**Record set**
★ ★ ★ ★

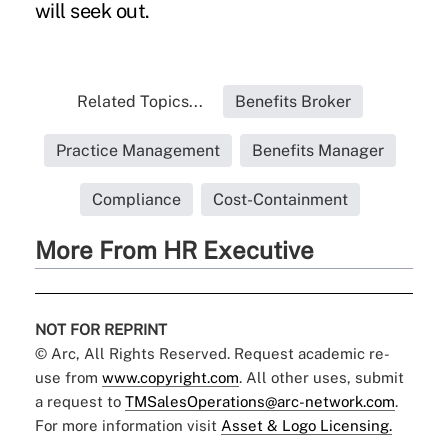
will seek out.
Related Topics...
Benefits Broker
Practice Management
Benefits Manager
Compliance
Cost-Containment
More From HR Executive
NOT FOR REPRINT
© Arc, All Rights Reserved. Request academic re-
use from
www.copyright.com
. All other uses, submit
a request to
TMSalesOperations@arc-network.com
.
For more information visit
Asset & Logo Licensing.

★ ★ ★ ★

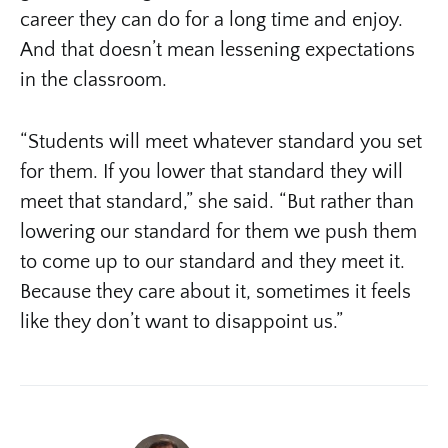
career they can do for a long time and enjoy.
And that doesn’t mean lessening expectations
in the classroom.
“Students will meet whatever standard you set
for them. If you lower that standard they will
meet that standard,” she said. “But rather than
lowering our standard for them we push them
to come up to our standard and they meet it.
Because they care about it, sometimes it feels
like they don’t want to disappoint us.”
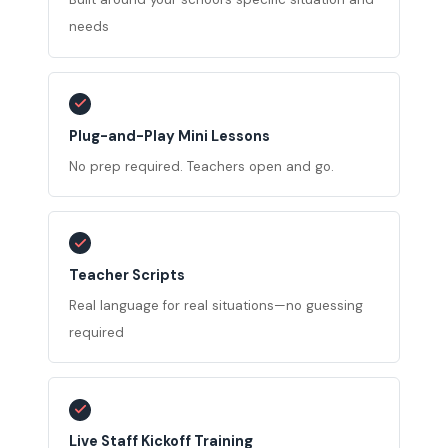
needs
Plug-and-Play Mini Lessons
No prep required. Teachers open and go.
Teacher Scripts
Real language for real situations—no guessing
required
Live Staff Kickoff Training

★ ★ ★ ★

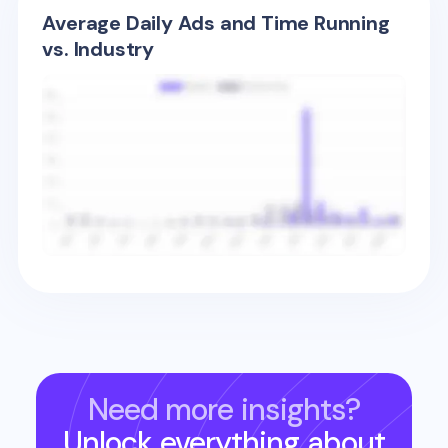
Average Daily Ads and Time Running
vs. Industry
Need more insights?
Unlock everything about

★ ★ ★ ★

**Your goal**
Copy out each line of the material that holds the word "they".

**Response to the task**
career they can do for a long time and enjoy.
for them. If you lower that standard they will
to come up to our standard and they meet it.
Because they care about it, sometimes it feels
like they don’t want to disappoint us.”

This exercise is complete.